Indeed, these Omeka projects helped address one of the chief concerns I have with my undergraduate students today: their lack of knowledge of library resources. For too many students, the library is solely used as a computer lab or as a place to find reserve materials. Through these projects, we collaborated with the Browne Popular Culture Library, the Music Library & Sound Recordings Archives, Government Documents, and the Center for Archival Collections. Each group needed to identify six artifacts that reflected their topics; the Library staff digitized those artifacts for the students, who then used Omeka to create their own sites around the assigned theme.

Students were encouraged to engage a wide variety of materials in their research, including scrapbooks, pamphlets, songs, sheet music, postcards, Census reports, television shows, advertisements, and comic books. They were not just required to find something that was connected to their theme, however. Groups also had to offer analysis of material culture. Here, I found it important to take some time and work with them on media literacy. With our students so inundated by social media, we sometimes assume a degree of media literacy that is often lacking. They are aware of how to find and consume media, but not always of how to analyze it. Working with students around themes of race and ethnicity, then, we set aside class time to discuss how to “read race” in different types of artifacts. It was important to emphasize that students could look for both positive and negative depictions of a particular group. While they were often able to look at a racist image and intelligently discuss what made it racist, at times they needed to be pushed further in analyzing positive imagery, including images that groups created themselves to challenge dominant discourses about perceptions of their identities.

When students first learned about the project at the beginning of the semester, many were intimidated by the idea of creating their own digital gallery. The Omeka system helped alleviate some of these fears. With help from our talented Library staff, the students received excellent training in how to use the program and regular support throughout the semester. In the end, the two biggest challenges had nothing to do with the technology. First, students needed to learn how to conduct real archival research, in which the topic is fairly open-ended and there is not one “right” artifact to find. Second, deadlines were a key. We now have a set schedule in which they are introduced to some of the materials they can use for the project; given basic training in using the Omeka system; assigned a hard deadline for requesting artifacts to be digitized; and returning to the library for a refresher course on Omeka. This leaves the students more than enough time to collaborate on their galleries, while also giving the library faculty and staff a chance to digitize the requested materials.
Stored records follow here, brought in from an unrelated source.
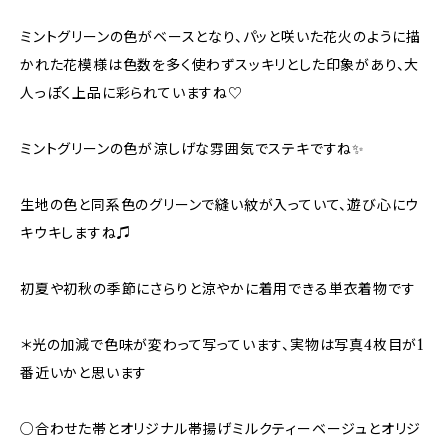
ミントグリーンの色がベースとなり、パッと咲いた花火のように描
かれた花模様は色数を多く使わずスッキリとした印象があり、大
人っぽく上品に彩られていますね♡
ミントグリーンの色が涼しげな雰囲気でステキですね✨
生地の色と同系色のグリーンで縫い紋が入っていて、遊び心にウ
キウキしますね♫
初夏や初秋の季節にさらりと涼やかに着用できる単衣着物です
＊光の加減で色味が変わって写っています、実物は写真4枚目が1
番近いかと思います
○合わせた帯とオリジナル帯揚げミルクティーベージュとオリジ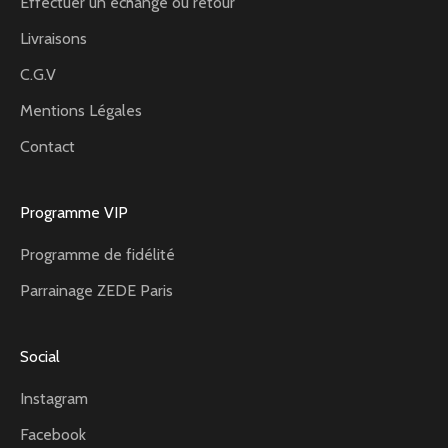
Effectuer un échange ou retour
Livraisons
C.G.V
Mentions Légales
Contact
Programme VIP
Programme de fidélité
Parrainage ZEDE Paris
Social
Instagram
Facebook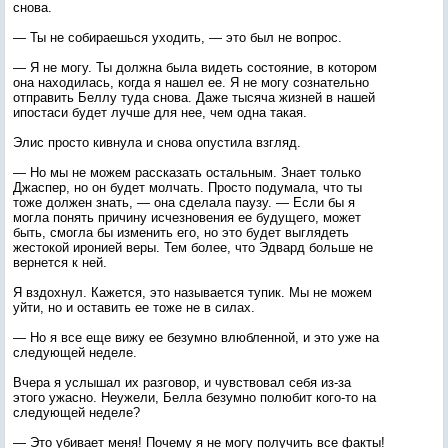
снова.
— Ты не собираешься уходить, — это был не вопрос.
— Я не могу. Ты должна была видеть состояние, в котором
она находилась, когда я нашел ее. Я не могу сознательно
отправить Беллу туда снова. Даже тысяча жизней в нашей
ипостаси будет лучше для нее, чем одна такая.
Элис просто кивнула и снова опустила взгляд.
— Но мы не можем рассказать остальным. Знает только
Джаспер, но он будет молчать. Просто подумала, что ты
тоже должен знать, — она сделала паузу. — Если бы я
могла понять причину исчезновения ее будущего, может
быть, смогла бы изменить его, но это будет выглядеть
жестокой иронией веры. Тем более, что Эдвард больше не
вернется к ней.
Я вздохнул. Кажется, это называется тупик. Мы не можем
уйти, но и оставить ее тоже не в силах.
— Но я все еще вижу ее безумно влюбленной, и это уже на
следующей неделе.
Вчера я услышал их разговор, и чувствовал себя из-за
этого ужасно. Неужели, Белла безумно полюбит кого-то на
следующей неделе?
— Это убивает меня! Почему я не могу получить все факты!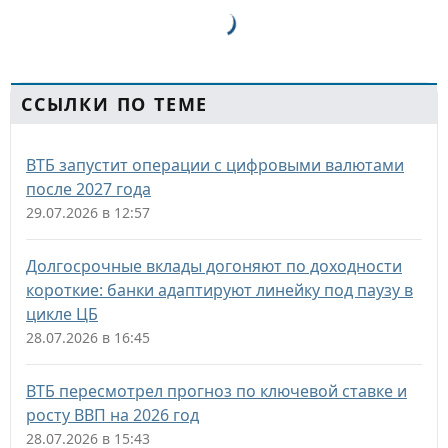
ССЫЛКИ ПО ТЕМЕ
ВТБ запустит операции с цифровыми валютами
после 2027 года
29.07.2026 в 12:57
Долгосрочные вклады догоняют по доходности
короткие: банки адаптируют линейку под паузу в
цикле ЦБ
28.07.2026 в 16:45
ВТБ пересмотрел прогноз по ключевой ставке и
росту ВВП на 2026 год
28.07.2026 в 15:43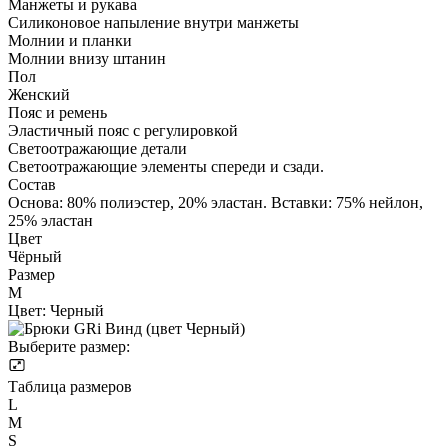
Манжеты и рукава
Cиликоновое напыление внутри манжеты
Молнии и планки
Молнии внизу штанин
Пол
Женский
Пояс и ремень
Эластичный пояс с регулировкой
Светоотражающие детали
Светоотражающие элементы спереди и сзади.
Состав
Основа: 80% полиэстер, 20% эластан. Вставки: 75% нейлон,
25% эластан
Цвет
Чёрный
Размер
M
Цвет:
Черный
Выберите размер:
Таблица размеров
L
M
S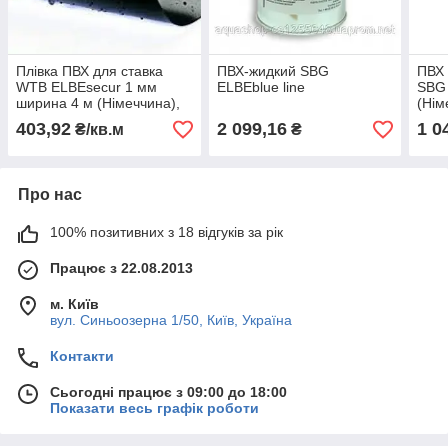
Плівка ПВХ для ставка
ПВХ-жидкий SBG
ПВХ 
WTB ELBEsecur 1 мм
ELBEblue line
SBG
ширина 4 м (Німеччина),
(Нім
ціна за 1м2
403,92
2 099,16
1 0
₴/кв.м
₴
Про нас
100% позитивних з 18 відгуків за рік
Працює з 22.08.2013
м. Київ
вул. Синьоозерна 1/50, Київ, Україна
Контакти
Сьогодні працює з 09:00 до 18:00
Показати весь графік роботи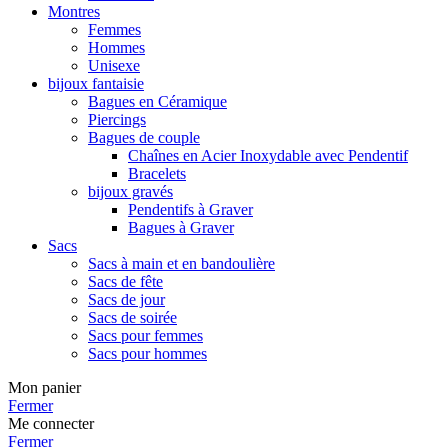
Montres
Femmes
Hommes
Unisexe
bijoux fantaisie
Bagues en Céramique
Piercings
Bagues de couple
Chaînes en Acier Inoxydable avec Pendentif
Bracelets
bijoux gravés
Pendentifs à Graver
Bagues à Graver
Sacs
Sacs à main et en bandoulière
Sacs de fête
Sacs de jour
Sacs de soirée
Sacs pour femmes
Sacs pour hommes
Mon panier
Fermer
Me connecter
Fermer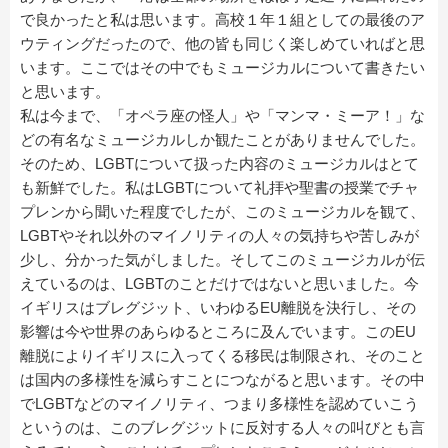
で良かったと私は思います。高校１年１組としての最後のア
ウティングだったので、他の皆も同じく楽しめていればと思
います。ここではその中でもミュージカルについて書きたい
と思います。
私は今まで、「オペラ座の怪人」や「マンマ・ミーア！」な
どの有名なミュージカルしか観たことがありませんでした。
そのため、LGBTについて扱った内容のミュージカルはとて
も新鮮でした。私はLGBTについて礼拝や聖書の授業でチャ
プレンから聞いた程度でしたが、このミュージカルを観て、
LGBTやそれ以外のマイノリティの人々の気持ちや苦しみが
少し、分かった気がしました。そしてこのミュージカルが伝
えているのは、LGBTのことだけではないと思いました。今
イギリスはブレグジット、いわゆるEU離脱を決行し、その
影響は今や世界のあらゆるところに及んでいます。このEU
離脱によりイギリスに入ってくる移民は制限され、そのこと
は国内の多様性を減らすことにつながると思います。その中
でLGBTなどのマイノリティ、つまり多様性を認めていこう
というのは、このブレグジットに反対する人々の叫びとも言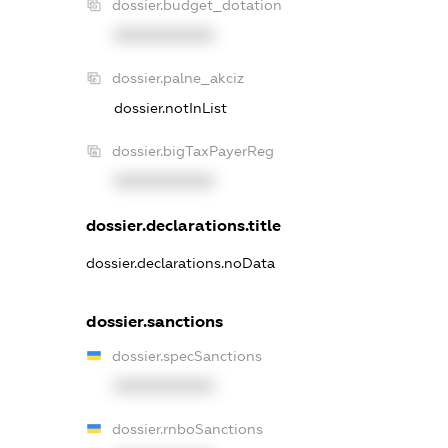
dossier.budget_dotation
XXXXXXXXXX
dossier.palne_akciz
dossier.notInList
dossier.bigTaxPayerReg
XXXXXXXXXX
dossier.declarations.title
dossier.declarations.noData
dossier.sanctions
dossier.specSanctions
XXXXXXXXXX
dossier.rnboSanctions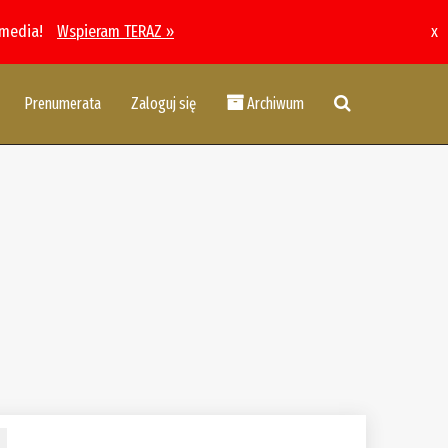
 media!
Wspieram TERAZ »
x
Prenumerata
Zaloguj się
Archiwum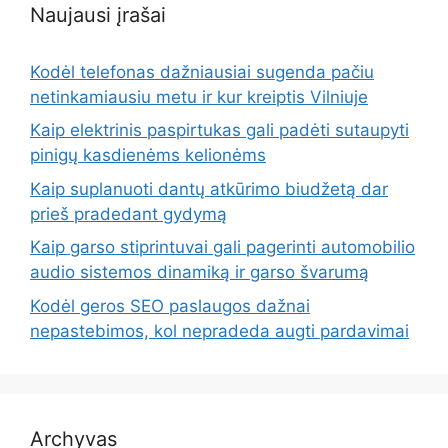
Naujausi įrašai
Kodėl telefonas dažniausiai sugenda pačiu
netinkamiausiu metu ir kur kreiptis Vilniuje
Kaip elektrinis paspirtukas gali padėti sutaupyti
pinigų kasdienėms kelionėms
Kaip suplanuoti dantų atkūrimo biudžetą dar
prieš pradedant gydymą
Kaip garso stiprintuvai gali pagerinti automobilio
audio sistemos dinamiką ir garso švarumą
Kodėl geros SEO paslaugos dažnai
nepastebimos, kol nepradeda augti pardavimai
Archyvas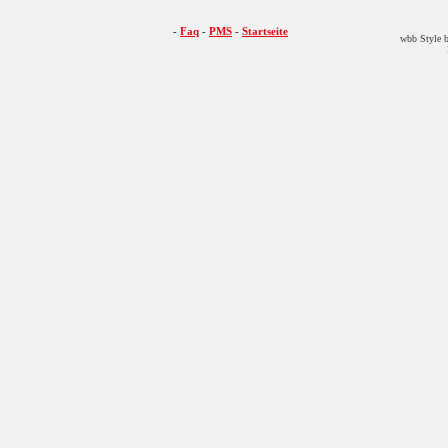
-
Faq
-
PMS
-
Startseite
wbb Style b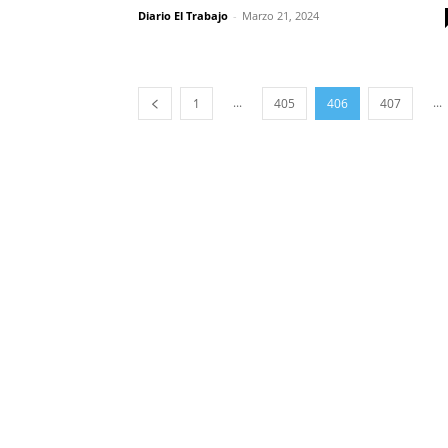
Diario El Trabajo
-
Marzo 21, 2024
...
...
1
405
406
407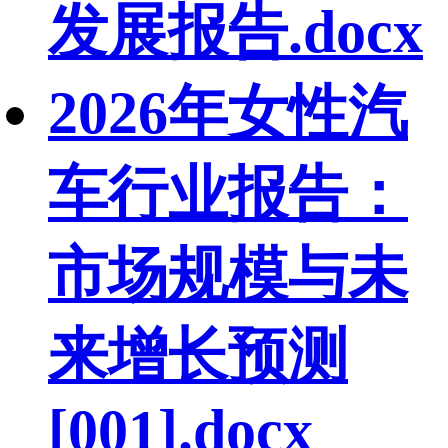
发展报告.docx
2026年女性汽
车行业报告：
市场规模与未
来增长预测
[001].docx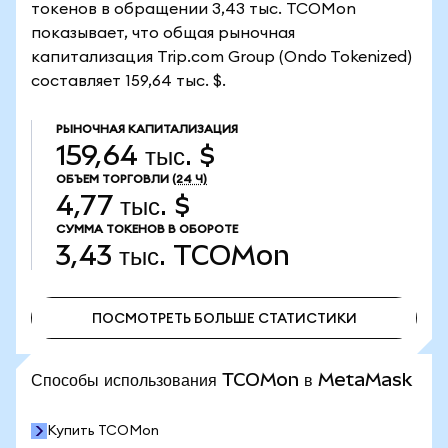
токенов в обращении 3,43 тыс. TCOMon
показывает, что общая рыночная
капитализация Trip.com Group (Ondo Tokenized)
составляет 159,64 тыс. $.
РЫНОЧНАЯ КАПИТАЛИЗАЦИЯ
159,64 тыс. $
ОБЪЕМ ТОРГОВЛИ
(24 Ч)
4,77 тыс. $
СУММА ТОКЕНОВ В ОБОРОТЕ
3,43 тыс.
TCOMon
ПОСМОТРЕТЬ БОЛЬШЕ СТАТИСТИКИ
ПОСМОТРЕТЬ БОЛЬШЕ СТАТИСТИКИ
Способы использования TCOMon в MetaMask
Купить TCOMon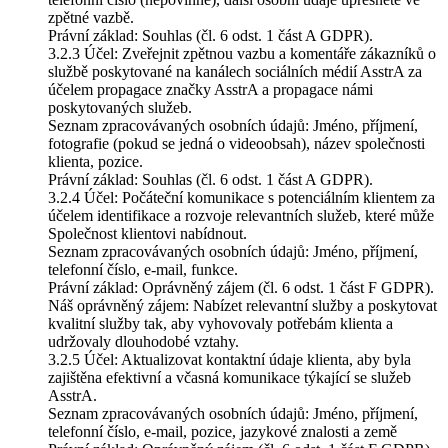
zpětné vazbě.
Právní základ: Souhlas (čl. 6 odst. 1 část A GDPR).
3.2.3 Účel: Zveřejnit zpětnou vazbu a komentáře zákazníků o
službě poskytované na kanálech sociálních médií AsstrA za
účelem propagace značky AsstrA a propagace námi
poskytovaných služeb.
Seznam zpracovávaných osobních údajů: Jméno, příjmení,
fotografie (pokud se jedná o videoobsah), název společnosti
klienta, pozice.
Právní základ: Souhlas (čl. 6 odst. 1 část A GDPR).
3.2.4 Účel: Počáteční komunikace s potenciálním klientem za
účelem identifikace a rozvoje relevantních služeb, které může
Společnost klientovi nabídnout.
Seznam zpracovávaných osobních údajů: Jméno, příjmení,
telefonní číslo, e-mail, funkce.
Právní základ: Oprávněný zájem (čl. 6 odst. 1 část F GDPR).
Náš oprávněný zájem: Nabízet relevantní služby a poskytovat
kvalitní služby tak, aby vyhovovaly potřebám klienta a
udržovaly dlouhodobé vztahy.
3.2.5 Účel: Aktualizovat kontaktní údaje klienta, aby byla
zajištěna efektivní a včasná komunikace týkající se služeb
AsstrA.
Seznam zpracovávaných osobních údajů: Jméno, příjmení,
telefonní číslo, e-mail, pozice, jazykové znalosti a země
I have been quite pleased so far with the results from my undergraduates. As with any assignment, of course, there is a wide range of outcomes. The best work showed a desire to delve deeper with their analysis, from a comparative approach to Black women’s music that linked artists across different generations, to examinations of photography in the Black Panther Party newspaper that included a breakdown of gender roles and the use of color. My proudest moments, however, came from those students who were able to use these skills again in other classes, including classes they took with me. For every student who asked, “Can’t we just write a paper,” I have had many more who thanked me for challenging them and for giving them a real say in the content of their own work.

Introductory-level classes can do far more than cover the basics of the field; they can also imbue our students with technological and research skills that carry over into all of their future studies.